Umweltanpassung und Farbwechsel
 
 
In der Tierwelt gibt es viele Beispiele für farbliche Anpassung an die Umgebung, außerdem auch Anpassungen von Körperform und Verhalten. Bekannt sind Insekten, die in Form und Farbe einem Blatt ähneln, oder auch Zweigen, Ästen oder der Rinde. Die äußerliche Anpassung wird als Tarnung oder Mimese bezeichnet, die Anpassung des Verhaltens auch als Krypsis. Eine Kombination von Farbanpassung, Form und Verhalten ist z.B. auch beim Chamäleon zu finden, dessen Beine Zweigen ähneln und das sich langsam und unbemerkt in der Vegetation bewegt, oft schaukelnd wie im Wind bewegte Äste. Es hat mehrere Schichten von Farbzellen in der Haut, die Chromatophoren genannt werden.
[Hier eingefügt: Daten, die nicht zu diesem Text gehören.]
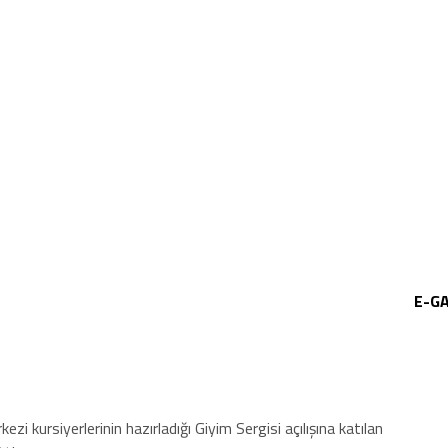
E-G
i kursiyerlerinin hazırladığı Giyim Sergisi açılışına katılan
Die Zellen in der obersten Schicht enthalten Xantophoren und Erythrophoren, sie können gelbe und rote Farbe annehmen, die Schicht darunter kann den blauen Teil des eintreffenden Lichts reflektieren, und die unterste Schicht besteht aus Melanophoren, die Melanin enthalten und das Tier dunkel oder hell erscheinen lassen. Außer zur farblichen Anpassung an die Umgebung werden die Farben des Chamäleons auch eingesetzt z.B. zur Wärmeregulierung, bei niedrigen Temperaturen können sie dunkel, bei hohen fast weiß werden, und zum Anzeigen von Stimmungen bei der Kommunikation mit anderen Chamäleons.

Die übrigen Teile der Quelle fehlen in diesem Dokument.